[WORK TO BE COMPLETED] Copy every record verbatim. Leave the pictures out.

====

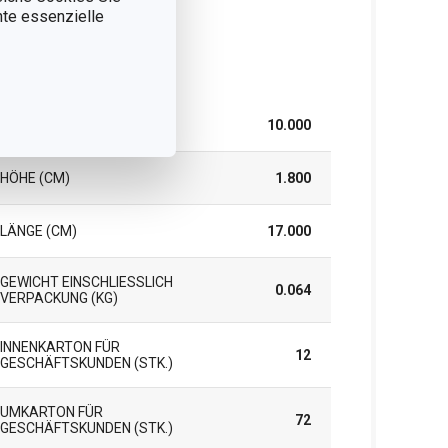
nnte essenzielle
rpackung
BREITE (CM)
10.000
HÖHE (CM)
1.800
LÄNGE (CM)
17.000
GEWICHT EINSCHLIESSLICH V
0.064
ERPACKUNG (KG)
INNENKARTON FÜR
12
GESCHÄFTSKUNDEN (STK.)
UMKARTON FÜR
72
GESCHÄFTSKUNDEN (STK.)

====

[PROBLEM SOLUTION]
nnte essenzielle
rpackung
BREITE (CM)
10.000
HÖHE (CM)
1.800
LÄNGE (CM)
17.000
GEWICHT EINSCHLIESSLICH V
0.064
ERPACKUNG (KG)
INNENKARTON FÜR
12
GESCHÄFTSKUNDEN (STK.)
UMKARTON FÜR
72
GESCHÄFTSKUNDEN (STK.)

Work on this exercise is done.